The Kharijis (Khawarij) were mostly the ones that had left Ali’s army near Harura on the pretext that Ali was an ungodly caliph since he had accepted the arbitration.
After the arbitration, they denounced both Ali and Muawiyah and called them infidels. They chose their own leader named Abdullah bin Wahb and mustered a force of 4k men to march on Madinah and make it their seat of theocratic government.
They were repelled by Madinah Governor, they then marched towards the town of Nahrawan which they captured.
Most of them originally belonged to Bedouin tribes of Yemeni origin, especially of great Tamim tribe.
They were inspired by the Islamic principles of equality and fraternity and looked to the equalitarian, feudalistic tribal system of Umar.
They sought to preserve that against the emergent big feudalism of Umayyad in Syria or of Ali in Iraq. They believed that Ali or Muawiyah both strived to strengthen Quraishite aristocracy.
They wanted the system as it was in Abu Bakr or Umar’s time. They also thought Usman was rightly elected and followed Umar’s path but then fell victim to nepotism, for which he was rightly executed.

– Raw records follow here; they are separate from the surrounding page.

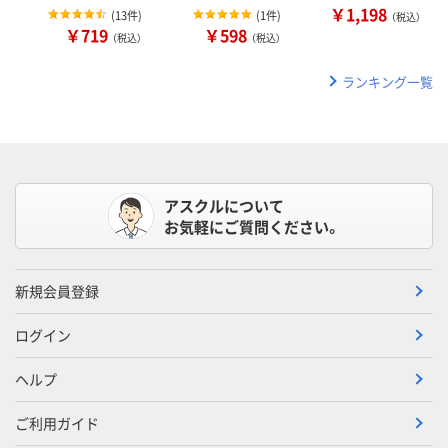
￥1,198
(
13件
)
(
1件
)
（税込）
￥719
￥598
（税込）
（税込）
ランキング一覧
アスクルについて
お気軽にご質問ください。
新規会員登録
ログイン
ヘルプ
ご利用ガイド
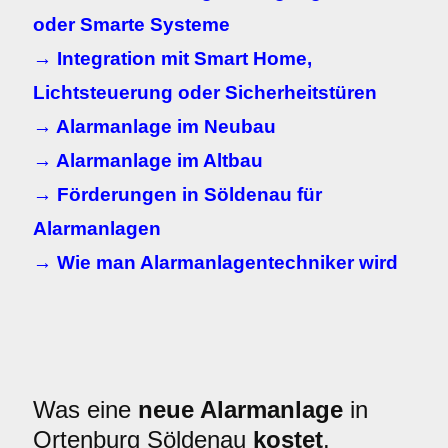
oder Smarte Systeme
→ Integration mit Smart Home,
Lichtsteuerung oder Sicherheitstüren
→ Alarmanlage im Neubau
→ Alarmanlage im Altbau
→ Förderungen in Söldenau für
Alarmanlagen
→ Wie man Alarmanlagentechniker wird
Was eine
neue Alarmanlage
in
Ortenburg Söldenau
kostet
.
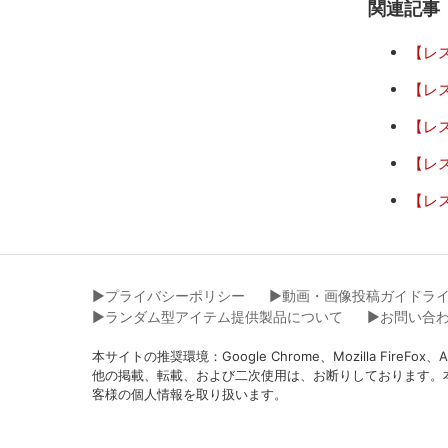
関連記事
【レ
【レ
【レ
【レ
【レ
▶︎プライバシーポリシー
▶︎動画・画像投稿ガイドラ
▶︎ランダム型アイテム提供製品について
▶︎お問い合
本サイトの推奨環境：Google Chrome、Mozilla Fir
他の掲載、転載、および二次使用は、お断りしております。
客様の個人情報を取り扱います。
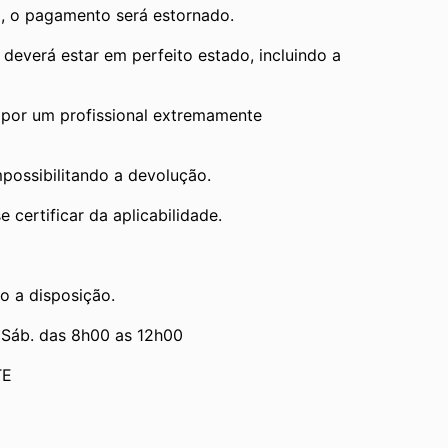
, o pagamento será estornado.
verá estar em perfeito estado, incluindo a 
por um profissional extremamente 
mpossibilitando a devolução.
 certificar da aplicabilidade.
o a disposição.
 Sáb. das 8h00 as 12h00
TE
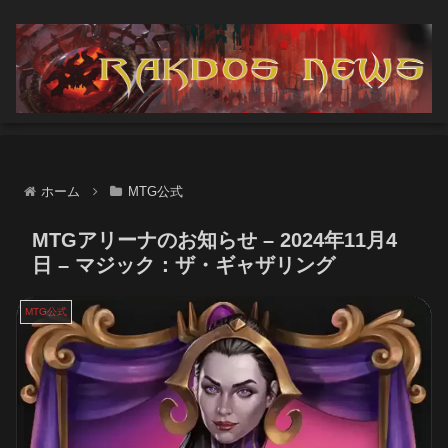
ホーム
MTG公式
MTGアリーナのお知らせ – 2024年11月4
日 – マジック：ザ・ギャザリング
MTG公式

They had also accepted Ali’s election. But defected when he accepted the arbitration. They contended he wasn’t fit to be a caliph when he himself questioned God’s decision to elect him in first place. Therefore, he too should be deposed for his blasphemy.
Ali versus Kharijis
Ali again summoned a large force against Muawiyah and well on his way to Syria when he heard about the mistreatment that Kharijis were inflicting upon those who questioned their beliefs in Nahrawan.
They killed Abdullah bin Khabbad and his pregnant wife when Abdullah argued that Usman was killed unjustly.
Ali reached Nahrawan and defeated them there. All but seven escaped alive from the battlefield. The battle took place in 658 March.
After the victory the Caliph returned to Kufa to rest a bit. When he called his soldiers again for marching towards Syria, they seemed reluctant. They complained they were too tired of fighting and their weapons too were in bad condition. Ali stalled the plan for a while.
Loss of Egypt
We know how Qays had be called back by Ali due to Muawiyah’s conniving games. He was replaced by Muhammad bin Abu Bakr. The new governor was brave but not a good administration.
He adopted provocative policy towards pro-Usman faction. He asked them to either submit or leave the region. They didn’t revolt at that time but did so after the arbitration.
Muawiyah sent Amr there to support the revolt. He was promised governorship of Fustat by Muawiyah.
Thus Egypt was lost too. Amr again became the governor of Egypt. And he remained the chief for 8 years till his death.
Truce with Muawiyah: 660
It is to be noted that events in this heading are contested and conflicting.
Ali was too weak to continue hostilities with Muawiyah. It is said Ali and Muawiyah concluded a truce in 660 which didn’t last long.
Subsequently, Muawiyah assumed the title of Khalifa in Jerusalem. Ali again was to set out to challenge, but he was murdered and embraced martyrdom.